> _REQUIREMENT_:
Within the listing below, give again exactly the lines between the one containing "pel·lícula i analitzem" and the one containing "Ver alojamiento", inclusive, pictures left aside.

> _GIVEN INFORMATION_:
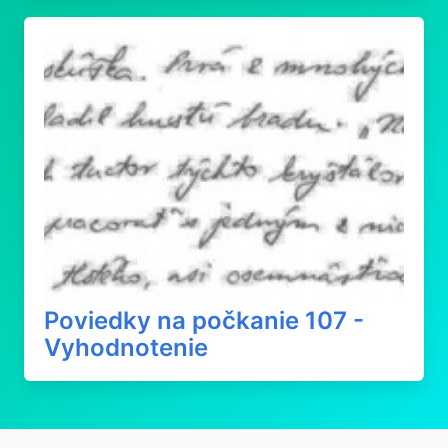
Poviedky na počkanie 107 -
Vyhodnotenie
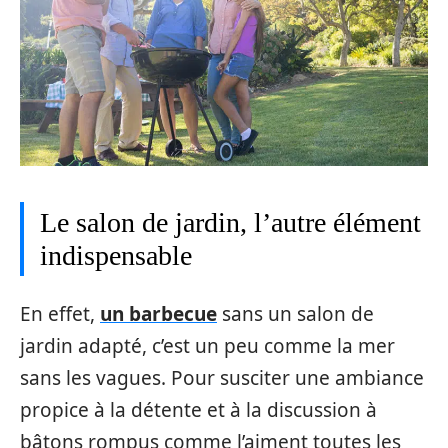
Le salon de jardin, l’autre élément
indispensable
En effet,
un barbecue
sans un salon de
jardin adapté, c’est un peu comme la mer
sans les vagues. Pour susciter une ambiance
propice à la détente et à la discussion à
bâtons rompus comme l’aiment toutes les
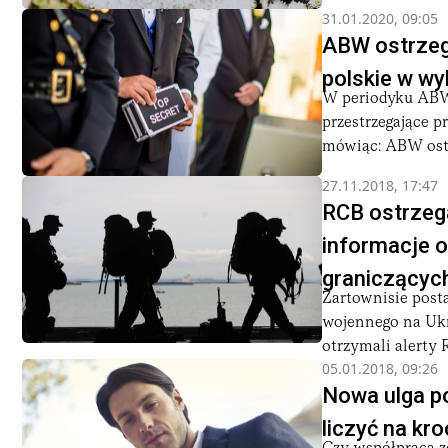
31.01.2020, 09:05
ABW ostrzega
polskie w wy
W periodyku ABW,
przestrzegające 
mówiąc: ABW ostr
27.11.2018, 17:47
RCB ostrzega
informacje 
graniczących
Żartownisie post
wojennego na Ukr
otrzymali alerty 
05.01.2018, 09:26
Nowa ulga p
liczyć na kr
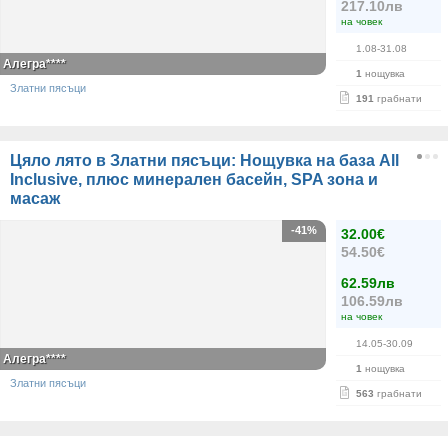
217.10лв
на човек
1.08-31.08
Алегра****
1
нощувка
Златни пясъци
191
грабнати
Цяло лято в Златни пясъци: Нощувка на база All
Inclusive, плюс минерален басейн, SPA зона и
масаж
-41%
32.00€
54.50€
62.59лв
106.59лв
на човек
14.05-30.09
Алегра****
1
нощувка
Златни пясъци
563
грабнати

---

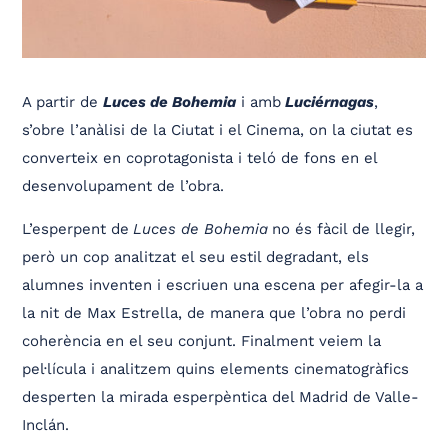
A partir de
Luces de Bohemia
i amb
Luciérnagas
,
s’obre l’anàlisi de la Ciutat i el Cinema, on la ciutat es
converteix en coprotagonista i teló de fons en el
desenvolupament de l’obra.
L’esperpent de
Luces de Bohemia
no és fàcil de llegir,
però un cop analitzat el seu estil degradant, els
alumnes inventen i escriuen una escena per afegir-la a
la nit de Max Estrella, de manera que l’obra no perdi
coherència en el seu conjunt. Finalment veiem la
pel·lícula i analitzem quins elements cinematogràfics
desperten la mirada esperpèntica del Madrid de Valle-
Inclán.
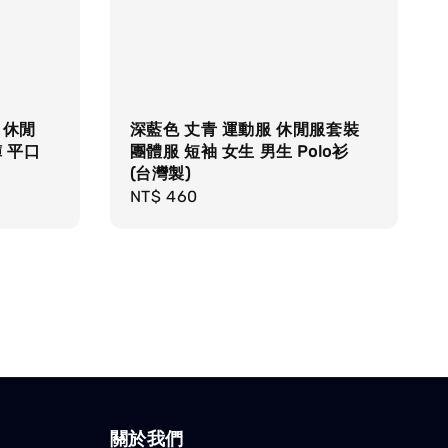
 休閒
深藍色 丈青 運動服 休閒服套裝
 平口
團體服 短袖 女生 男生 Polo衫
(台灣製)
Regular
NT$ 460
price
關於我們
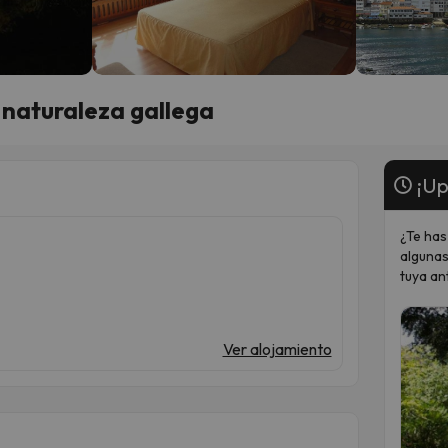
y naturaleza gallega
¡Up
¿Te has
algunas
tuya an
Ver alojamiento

--

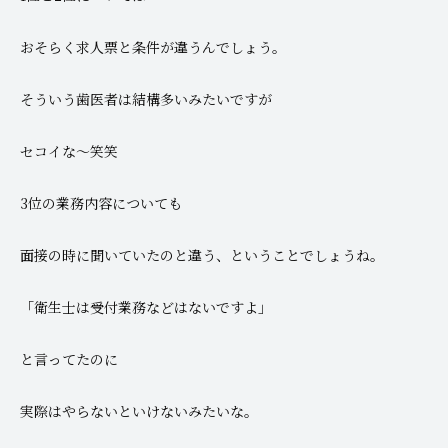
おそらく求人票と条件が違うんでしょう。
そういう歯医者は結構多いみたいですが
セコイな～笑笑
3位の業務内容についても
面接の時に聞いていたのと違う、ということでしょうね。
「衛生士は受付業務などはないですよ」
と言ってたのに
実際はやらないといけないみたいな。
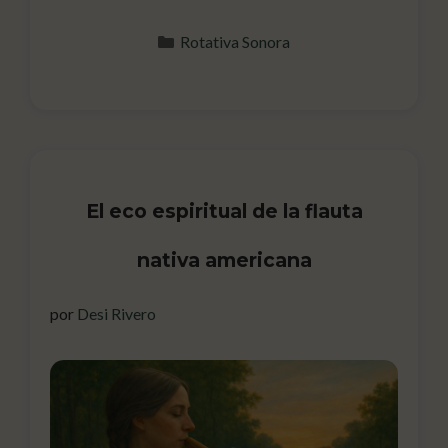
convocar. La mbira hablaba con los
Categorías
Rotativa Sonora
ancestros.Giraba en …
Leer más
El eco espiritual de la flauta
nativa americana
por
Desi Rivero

> _EXERCISE RESPONSE_:
pel·lícula i analitzem quins elements cinematogràfics
desperten la mirada esperpèntica del Madrid de Valle-
Inclán.
 休閒
深藍色 丈青 運動服 休閒服套裝
 平口
團體服 短袖 女生 男生 Polo衫
(台灣製)
Regular
NT$ 460
price
關於我們
y naturaleza gallega
¡Up
¿Te has
algunas
tuya an
Ver alojamiento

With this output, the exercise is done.